Envelope 6/8 ; microfilm reel 060 ; Frames 514 - 558
Scope and Content
"ERLICH, HENRYK (Wolf Hersh; 1882–1941), journalist; leader of the *Bund in Poland. Erlich was born of a well-to-do family in Lublin; his father was a Ḥasid who became a maskil and a Ḥovev Zion. Having joined the Bund in 1903 while a student at the University of Warsaw, Erlich was arrested several times for revolutionary activities and expelled from the university. Later he graduated in law from the University of St. Petersburg and became a member of the central committee of the Bund. After the 1917 revolution he was a leading figure in the Petrograd (Leningrad) Workers' Soviet. In October 1918 he returned to Warsaw, becoming prominent in the Bund, and editor of the party's Yiddish daily Di Folkstsaytung. He was a member of the Warsaw city council and the kehillah board, and participated in numerous international socialist congresses. On the German invasion of Poland in September 1939 Erlich left Warsaw with his family, and in October was arrested by the Soviet authorities. With Victor *Alter he was accused of active subversion and helping Polish intelligence, and was condemned to death; the sentence was later commuted to ten years' hard labor. In September 1941, following the amnesty for all convicted Polish citizens in Soviet Russia, Erlich and Alter were set free. After their release they were approached by Soviet representatives to join a Jewish anti-Fascist committee. However, in the early morning of Dec. 4, 1941, they were again arrested in Kuibyshev.

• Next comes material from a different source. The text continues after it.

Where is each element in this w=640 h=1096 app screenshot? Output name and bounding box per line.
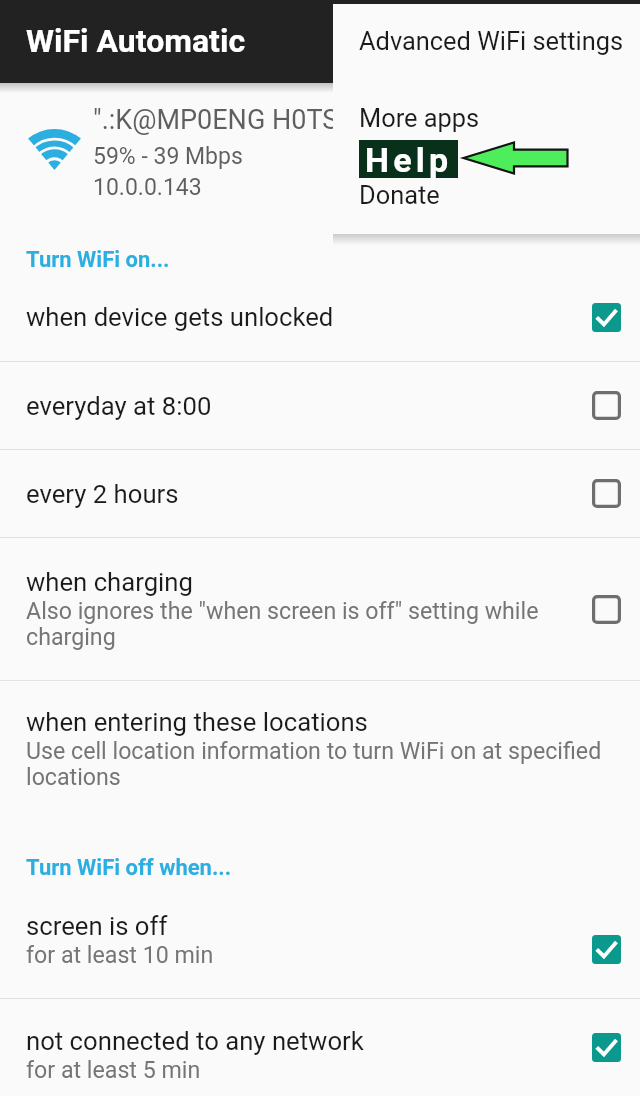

Erlich and Alter were executed shortly after their arrest "for hostile activities, including appeals to the Soviet troops to stop bloodshed and immediately conclude peace with Germany." The executions aroused worldwide protests by Labor and Liberal organizations." -- Encyclopaedia Judaica, 2007
"ALTER, VICTOR (1890–1941), leader of the *Bund in Poland. Alter was born in Mlawa, Poland, into a wealthy ḥasidic family. He graduated as an engineer in 1910, in Liège, Belgium. In 1912 he became active in the Bund in Warsaw. Exiled to Siberia for his political activities, he later escaped. During World War I, Alter found employment in England, as a laborer and then as an engineer. He returned to Poland after the February Revolution in 1917 and became a member of the central committee of the Bund. Between 1919 and 1939 Alter was one of the prominent leaders of the Bund and Jewish trade unions in Poland. He was a Warsaw city councilor for almost 20 years, and after 1936 a member of the board of the Jewish community. After the Germans invaded Poland in September 1939, Alter escaped to the Russian-occupied zone. However, he was soon arrested with his associate, Henryk Erlich. They were both executed on December 4, 1941, in Kuibyshev. Alter wrote Tsu der Yidnfrage in Poiln ("The Jewish Problem in Poland," 1927) and Anti-semitizm w Swietle Cyfr ("Anti-Semitism in the Light of Statistics," 1937)." -- Encyclopaedia Judaica, 2007
Newspaper clippings, a book review, and an issue of Jewish Labor Bund Bulletin dedicated to Henryk Erlich and Victor Alter on 10th anniversary of their death.
Note(s)
Detailed dates of material: 1941, 1943, 1951, 1952, 1956, 1962.
People
- Allgemeyner Idisher arbayṭerbund in Liṭa, Poylen un Rusland
- Alter, Victor, 1890-1941
- Erlich, Henryk, 1882-1941
Subjects
- Journalists--Poland--20th century--Biography.
- City council members--Poland--Warsaw.